Assanges Angst um sein Leben sei berechtigt, erklärte das ecuadorianische Außenministerium. Dem Wikileaks-Gründer drohe politische Verfolgung.

Assange feierte die Entscheidung als einen "wichtigen Sieg für mich selbst und meine Leute". Allerdings würden die "Dinge jetzt wahrscheinlich stressiger".

Kein freies Geleit für Assange

Der britische Außenminister William Hague zeigte sich "enttäuscht". London hoffe aber weiterhin auf eine Verhandlungslösung. Vor Bekanntwerden der Entscheidung hatte die britische Regierung betont, man werde Assange kein freies Geleit für einen Flug nach Ecuador gewähren. Großbritannien habe eine rechtliche Verpflichtung, den Australier an Schweden auszuliefern.

In einem Schreiben an Ecuador wies die britische Regierung außerdem darauf hin, dass rechtlich auch eine Festnahme Assanges innerhalb des Botschaftsgebäudes möglich sei. Der ecuadorianische Außenministeriums-Sprecher wies diese "Drohung" am Donnerstag vehement zurück: "Wir werden uns nicht erpressen lassen". Gewaltandrohungen seien keinesfalls als Lösung geeignet.
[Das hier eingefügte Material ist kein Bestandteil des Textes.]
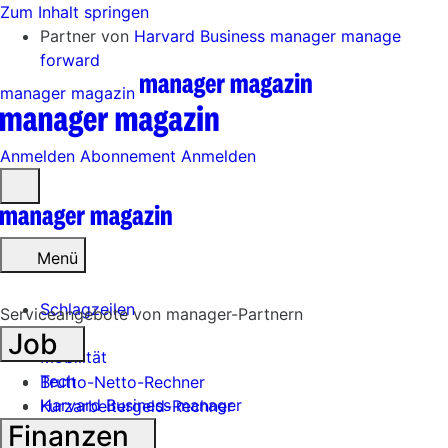
Zum Inhalt springen
Partner von
Harvard Business manager
manage
forward
manager magazin
Anmelden
Abonnement
Anmelden
Menü
öffnen
Menü
Schlagzeilen
Serviceangebote von manager-Partnern
Job
Mobilität
Tech
Brutto-Netto-Rechner
Harvard Business manager
Kurzarbeitergeld-Rechner
Finanzen
Handel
Völkerrecht schützt Botschaften
Ausländische Botschaften gelten völkerrechtlich als exterritorial. Die Hoheitsgewalt der Behörden des Gastgeberlandes ist dort außer Kraft gesetzt. In Artikel 22 der Wiener Konvention von 1961 heißt es: "Die Räumlichkeiten der Mission sind unverletzlich. Vertreter des Empfangsstaats dürfen sie nur mit Zustimmung des Missionschefs betreten."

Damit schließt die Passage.